The human brain seems to mostly operate using a default binary operational system. Our experience of the world often seems to come to us in the form of either/or choices between two mutually exclusive options. This expresses itself in what philosophers call dichotomies. It appears that this binary approach to thinking and decision making is inbuilt but also reinforced by cultural and historical factors. Whilst there are clear practical advantages to reducing every choice to black or white options, there is a danger that it creates reductive, shallow, misleading and potentially confrontational attitudes. TOK at its best challenges this dualistic approach and through embracing open-endedness and fuzzy logic encourages people to think in more subtle, measured and sophisticated ways.
There may be some very good reasons as to why our brains tend to operate largely using this binary system. For a start it makes decision making much easier and time efficient. Just imagine if one naturally assessed all possible options before making any kind of decision. We would be forever dithering between a seemingly infinite range of options and would probably be in a state of semi-permanent procrastination. This is a familiar feeling for many of us as we constantly try to whittle down the multitude of options we are bombarded with whenever we wish to purchase anything.
In Western culture this dualistic approach has been dominant for millenia and most probably owes its significant influence to the pervasive presence of Plato and Aristotle. Plato’s dualism may have lost ground to a more monistic and materialist take on the world, but there is no doubt that it has left its mark on many aspects of Western thinking. Aristotle’s categorization of the natural world has a clear practical purpose but tends to highlight the separateness of things rather than what they have in common. It puts everything in boxes and encourages the view that what belongs to one box doesn’t have any connection with whatever belongs to other boxes. Thinking outside the box is therefore not enough, thinking that breaks down the box is what is required.
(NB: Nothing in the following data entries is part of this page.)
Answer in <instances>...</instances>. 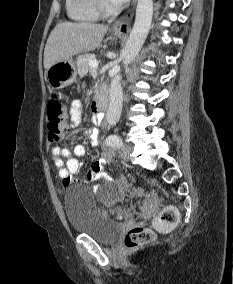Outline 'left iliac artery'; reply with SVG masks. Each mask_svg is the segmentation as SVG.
Segmentation results:
<instances>
[{
	"label": "left iliac artery",
	"mask_w": 233,
	"mask_h": 284,
	"mask_svg": "<svg viewBox=\"0 0 233 284\" xmlns=\"http://www.w3.org/2000/svg\"><path fill=\"white\" fill-rule=\"evenodd\" d=\"M106 145L111 146L113 148H119L122 146V140L117 135H111L106 138Z\"/></svg>",
	"instance_id": "obj_1"
}]
</instances>
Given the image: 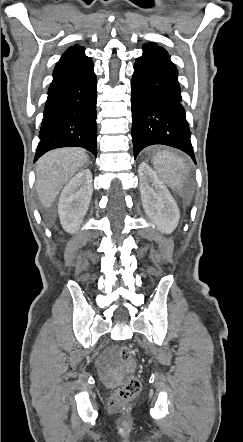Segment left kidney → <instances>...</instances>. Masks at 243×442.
Here are the masks:
<instances>
[{
  "label": "left kidney",
  "instance_id": "5707ae66",
  "mask_svg": "<svg viewBox=\"0 0 243 442\" xmlns=\"http://www.w3.org/2000/svg\"><path fill=\"white\" fill-rule=\"evenodd\" d=\"M138 173L141 199L146 215L162 233H172L180 219L177 203L147 163H140ZM150 183L152 186L149 185Z\"/></svg>",
  "mask_w": 243,
  "mask_h": 442
}]
</instances>
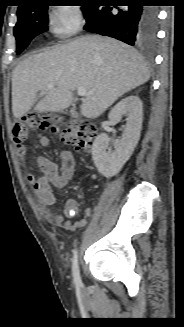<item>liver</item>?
Here are the masks:
<instances>
[{
    "label": "liver",
    "instance_id": "6515ba94",
    "mask_svg": "<svg viewBox=\"0 0 184 327\" xmlns=\"http://www.w3.org/2000/svg\"><path fill=\"white\" fill-rule=\"evenodd\" d=\"M150 72L141 55L129 45L99 35L76 37L52 50L28 56L14 69L12 112L23 117L38 112H61L73 101V91L88 94L80 111L86 118L99 117L124 93L146 83ZM53 85L54 89L45 91Z\"/></svg>",
    "mask_w": 184,
    "mask_h": 327
}]
</instances>
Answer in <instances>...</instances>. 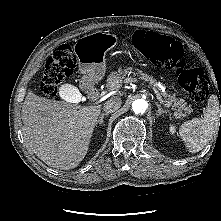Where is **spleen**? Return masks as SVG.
Instances as JSON below:
<instances>
[{
    "instance_id": "1",
    "label": "spleen",
    "mask_w": 221,
    "mask_h": 221,
    "mask_svg": "<svg viewBox=\"0 0 221 221\" xmlns=\"http://www.w3.org/2000/svg\"><path fill=\"white\" fill-rule=\"evenodd\" d=\"M219 112L218 97L212 95L201 118H193L181 125L179 134L189 152L196 153L202 150L217 133Z\"/></svg>"
}]
</instances>
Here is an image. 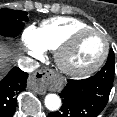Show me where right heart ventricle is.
I'll list each match as a JSON object with an SVG mask.
<instances>
[{
    "label": "right heart ventricle",
    "mask_w": 117,
    "mask_h": 117,
    "mask_svg": "<svg viewBox=\"0 0 117 117\" xmlns=\"http://www.w3.org/2000/svg\"><path fill=\"white\" fill-rule=\"evenodd\" d=\"M86 28H91V26L80 19L55 17L42 22L37 28V35L45 50H57L70 34Z\"/></svg>",
    "instance_id": "e07e8e85"
}]
</instances>
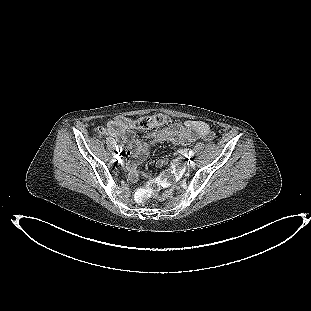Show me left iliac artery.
I'll return each mask as SVG.
<instances>
[{
    "label": "left iliac artery",
    "instance_id": "44dca946",
    "mask_svg": "<svg viewBox=\"0 0 311 311\" xmlns=\"http://www.w3.org/2000/svg\"><path fill=\"white\" fill-rule=\"evenodd\" d=\"M188 155H189V157H193L194 156V152L192 150H190Z\"/></svg>",
    "mask_w": 311,
    "mask_h": 311
}]
</instances>
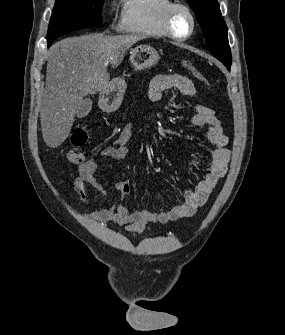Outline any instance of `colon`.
Instances as JSON below:
<instances>
[{
  "label": "colon",
  "mask_w": 285,
  "mask_h": 335,
  "mask_svg": "<svg viewBox=\"0 0 285 335\" xmlns=\"http://www.w3.org/2000/svg\"><path fill=\"white\" fill-rule=\"evenodd\" d=\"M183 66L205 86L209 87V82L205 75L191 62L184 61ZM90 130L88 127H79L71 135L70 142L72 148L67 152V159L72 164H83L86 162L82 148L89 139Z\"/></svg>",
  "instance_id": "obj_1"
}]
</instances>
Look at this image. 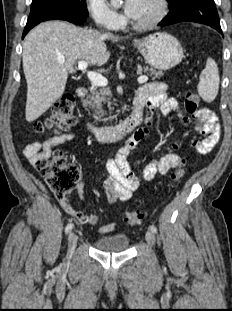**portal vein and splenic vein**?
Here are the masks:
<instances>
[{
  "label": "portal vein and splenic vein",
  "instance_id": "1",
  "mask_svg": "<svg viewBox=\"0 0 232 311\" xmlns=\"http://www.w3.org/2000/svg\"><path fill=\"white\" fill-rule=\"evenodd\" d=\"M59 63L63 64L64 59L63 58L59 59ZM87 66H88V63L84 60L78 62V68L80 70H85L87 68ZM87 77L96 86L105 87L108 84L107 78H105L104 76H102L101 74H98L96 72L89 71L87 73ZM147 80H148V77L146 75H141L137 79L138 83H140V84L147 82Z\"/></svg>",
  "mask_w": 232,
  "mask_h": 311
}]
</instances>
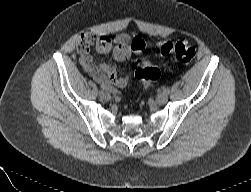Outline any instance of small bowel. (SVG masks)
<instances>
[{"mask_svg":"<svg viewBox=\"0 0 251 192\" xmlns=\"http://www.w3.org/2000/svg\"><path fill=\"white\" fill-rule=\"evenodd\" d=\"M95 47L100 54L112 53L117 61L127 60L132 53H140L144 50L145 44L141 38H131L126 34H121L112 39L107 35H96L87 33L83 36L78 46L80 62L82 67L90 73L96 82L104 89L116 91L124 88L128 84V77L117 76L114 66L110 64H100L90 55V49Z\"/></svg>","mask_w":251,"mask_h":192,"instance_id":"obj_1","label":"small bowel"}]
</instances>
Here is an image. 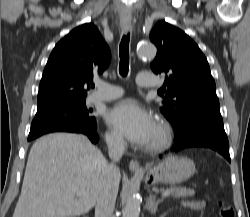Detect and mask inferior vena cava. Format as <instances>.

This feeling should also be familiar in the area of education where dichotomies of choice seem almost the norm. Questions in many subjects are often set up as if assuming that any answer given must be A or B, or maybe even a balance between the two. If learning and knowledge are generally assessed using this black or white system, it would be natural to tend to see what can be known as choosing between two often mutually exclusive alternatives. This is driven it seems by a need to quantify all aspects of learning and to give some value to one answer over another. Whilst it works well in terms of producing clearly manageable results, it tends to make learning target driven and less open-ended than it might or ought to be.
Taking a step or two back from the whole system however yields some interesting insights. There is no doubt that dichotomies pervade much of human thinking and that they have their place. One could make a very long list of such either/or views (good/evil, right/wrong, true/false, knowledge/belief, fact/value, subject/object, rationalism/empiricism…). Black or white thinking seems to dominate and, I would argue, leads to an impoverished experience of the world and a mindset which does not easily accept the possibility of multiple true answers. This in turns can lead to favour exclusive rather than inclusive attitudes and to nurturing closed-mindedness rather than open-mindedness.
Black or white, may be perfectly acceptable options when choosing how to have your coffee, but when it pervades a whole way of life and learning it can have misleading if not damaging implications. The role of TOK is to break down this binary monopoly, so to speak, and open our eyes to a more graduated, subtle and multifaceted concept of knowledge and truth. Teaching our students to spot binary thinking and to challenge it is not easily achieved, but I would argue, once it becomes of habit it will make them better thinkers and therefore better learners.